Danny Williams: A Profile examines the seven-year political career of former Newfoundland and Labrador Premier Danny Williams. With photos by renowned photojournalist Paul Daly and evocative text by long-time political columnist Russell Wangersky, the book captures the nature and style of one of the country’s most popular political figures. His career included everything from battles of words with other premiers and with prime ministers to conversations with constituents who felt they could call him “Danny." Consistently carrying the support of more than 70 per cent of his province’s decided voters, Premier Danny Williams retired suddenly in 2010 at the top of his game. Sometimes irascible, and other times self-deprecating and charming, the charismatic Williams left a huge mark, especially for a premier of a small-population province.
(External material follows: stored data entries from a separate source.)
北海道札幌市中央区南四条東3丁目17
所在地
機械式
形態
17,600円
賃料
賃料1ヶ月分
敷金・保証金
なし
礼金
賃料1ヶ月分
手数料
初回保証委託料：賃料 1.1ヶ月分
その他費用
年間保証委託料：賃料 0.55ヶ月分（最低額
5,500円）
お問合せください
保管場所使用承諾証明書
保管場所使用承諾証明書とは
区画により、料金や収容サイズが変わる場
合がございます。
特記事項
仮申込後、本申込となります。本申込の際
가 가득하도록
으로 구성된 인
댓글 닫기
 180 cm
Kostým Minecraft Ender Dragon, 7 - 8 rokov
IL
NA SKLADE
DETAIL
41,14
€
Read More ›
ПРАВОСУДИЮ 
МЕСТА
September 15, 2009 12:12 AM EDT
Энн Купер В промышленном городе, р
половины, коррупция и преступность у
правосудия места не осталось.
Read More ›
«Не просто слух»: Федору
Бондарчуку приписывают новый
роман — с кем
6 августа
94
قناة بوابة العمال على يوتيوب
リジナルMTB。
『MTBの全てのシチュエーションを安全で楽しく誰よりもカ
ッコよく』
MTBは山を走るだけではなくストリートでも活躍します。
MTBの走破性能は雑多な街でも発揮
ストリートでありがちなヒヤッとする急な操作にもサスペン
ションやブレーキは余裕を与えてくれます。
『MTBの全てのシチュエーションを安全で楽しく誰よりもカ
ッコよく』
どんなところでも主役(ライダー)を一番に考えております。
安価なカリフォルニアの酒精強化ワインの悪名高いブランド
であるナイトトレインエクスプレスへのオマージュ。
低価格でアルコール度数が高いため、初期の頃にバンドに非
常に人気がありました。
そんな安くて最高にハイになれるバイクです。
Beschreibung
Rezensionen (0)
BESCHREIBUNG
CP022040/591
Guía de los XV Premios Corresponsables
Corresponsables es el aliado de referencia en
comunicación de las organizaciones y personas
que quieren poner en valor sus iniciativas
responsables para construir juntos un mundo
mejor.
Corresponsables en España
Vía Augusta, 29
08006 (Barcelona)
Occasionally seeming like an ardent Newfoundland and Labrador nationalist, other times professing a great love for the nation of Canada, he battled his way to major successes and left office when he said he felt there were no significant fights left to wage. With photographs that skillfully capture a more personal side of the man than is usually revealed, the book seeks to be a small window on Danny Williams, particularly for people who wonder both what he has done for the province and what he is truly like.
"Photographer Paul Daly has earned a deserved reputation for his exceptional eye for environmental portraiture. [...] Wangersky's journalistic summary strikes just the right tone. The narrative doesn't fawn over its subject and nor does it involve serious analysis. It offers a good synopsis of the public life of Williams during the decade that he was a party leader."
"I couldn’t put it down. It is an outstanding work. The pictures are absolutely phenomenal."
"As a book, Danny Williams: A Profile has a definite purpose, and a statement and contribution to make."
"Danny Williams: A Profile is a visually compelling read [...] I'd recommend flipping through it to anyone interested in NL politics, regardless of their feelings about the man in question."